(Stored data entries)
------
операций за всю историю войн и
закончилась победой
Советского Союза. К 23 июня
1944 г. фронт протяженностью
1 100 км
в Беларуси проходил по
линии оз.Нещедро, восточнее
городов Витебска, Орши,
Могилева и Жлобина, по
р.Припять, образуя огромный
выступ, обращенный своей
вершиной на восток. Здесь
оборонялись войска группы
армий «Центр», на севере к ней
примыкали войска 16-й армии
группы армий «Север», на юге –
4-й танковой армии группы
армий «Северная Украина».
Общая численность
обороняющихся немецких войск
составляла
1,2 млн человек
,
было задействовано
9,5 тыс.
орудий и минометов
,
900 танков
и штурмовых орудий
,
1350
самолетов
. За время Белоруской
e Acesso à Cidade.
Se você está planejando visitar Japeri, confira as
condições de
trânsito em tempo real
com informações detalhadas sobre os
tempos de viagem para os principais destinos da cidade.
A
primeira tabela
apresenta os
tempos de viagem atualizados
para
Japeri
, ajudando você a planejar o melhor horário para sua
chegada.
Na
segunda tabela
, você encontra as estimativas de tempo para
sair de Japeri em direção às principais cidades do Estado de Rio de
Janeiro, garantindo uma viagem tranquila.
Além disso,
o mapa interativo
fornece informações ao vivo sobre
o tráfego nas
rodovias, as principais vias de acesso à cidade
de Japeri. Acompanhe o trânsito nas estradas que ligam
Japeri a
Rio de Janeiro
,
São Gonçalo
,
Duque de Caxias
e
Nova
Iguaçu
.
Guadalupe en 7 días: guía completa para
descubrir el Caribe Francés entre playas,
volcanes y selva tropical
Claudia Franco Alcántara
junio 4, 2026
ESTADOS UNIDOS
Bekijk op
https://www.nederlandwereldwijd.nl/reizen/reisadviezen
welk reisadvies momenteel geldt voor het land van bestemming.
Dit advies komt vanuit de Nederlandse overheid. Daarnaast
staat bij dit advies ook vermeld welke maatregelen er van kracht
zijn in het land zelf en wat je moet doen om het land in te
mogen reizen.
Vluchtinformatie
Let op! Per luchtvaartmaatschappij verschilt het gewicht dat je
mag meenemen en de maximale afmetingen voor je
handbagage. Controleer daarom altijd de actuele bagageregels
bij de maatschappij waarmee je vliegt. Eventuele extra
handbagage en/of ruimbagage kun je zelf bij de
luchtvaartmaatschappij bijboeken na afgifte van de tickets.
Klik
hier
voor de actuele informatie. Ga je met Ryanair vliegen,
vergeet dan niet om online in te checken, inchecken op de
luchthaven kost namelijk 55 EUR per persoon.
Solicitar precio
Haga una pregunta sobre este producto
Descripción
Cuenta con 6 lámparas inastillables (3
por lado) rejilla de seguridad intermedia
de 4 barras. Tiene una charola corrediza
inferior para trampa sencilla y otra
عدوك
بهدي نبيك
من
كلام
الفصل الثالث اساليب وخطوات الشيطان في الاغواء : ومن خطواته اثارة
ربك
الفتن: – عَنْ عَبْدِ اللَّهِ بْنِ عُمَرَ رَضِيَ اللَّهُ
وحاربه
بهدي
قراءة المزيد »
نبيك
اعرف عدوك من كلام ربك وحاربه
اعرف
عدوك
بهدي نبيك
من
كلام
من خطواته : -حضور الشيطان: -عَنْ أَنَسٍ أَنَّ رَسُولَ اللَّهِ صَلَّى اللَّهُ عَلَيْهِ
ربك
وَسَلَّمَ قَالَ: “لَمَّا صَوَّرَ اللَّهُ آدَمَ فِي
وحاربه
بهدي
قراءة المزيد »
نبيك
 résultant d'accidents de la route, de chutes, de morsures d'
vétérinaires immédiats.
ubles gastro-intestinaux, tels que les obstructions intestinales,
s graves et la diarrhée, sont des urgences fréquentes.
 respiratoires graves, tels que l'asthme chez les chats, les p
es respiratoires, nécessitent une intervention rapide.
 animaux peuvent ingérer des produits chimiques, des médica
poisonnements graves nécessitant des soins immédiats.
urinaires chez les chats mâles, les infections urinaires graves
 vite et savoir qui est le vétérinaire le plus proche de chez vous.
------
Activity – In the data above, which lines lie between the line with "o mapa interativo" and the line with "welk reisadvies momenteel", inclusive? Print those lines exactly and nothing else.

Exercise result –
o mapa interativo
fornece informações ao vivo sobre
o tráfego nas
rodovias, as principais vias de acesso à cidade
de Japeri. Acompanhe o trânsito nas estradas que ligam
Japeri a
Rio de Janeiro
,
São Gonçalo
,
Duque de Caxias
e
Nova
Iguaçu
.
Guadalupe en 7 días: guía completa para
descubrir el Caribe Francés entre playas,
volcanes y selva tropical
Claudia Franco Alcántara
junio 4, 2026
ESTADOS UNIDOS
Bekijk op
https://www.nederlandwereldwijd.nl/reizen/reisadviezen
welk reisadvies momenteel geldt voor het land van bestemming.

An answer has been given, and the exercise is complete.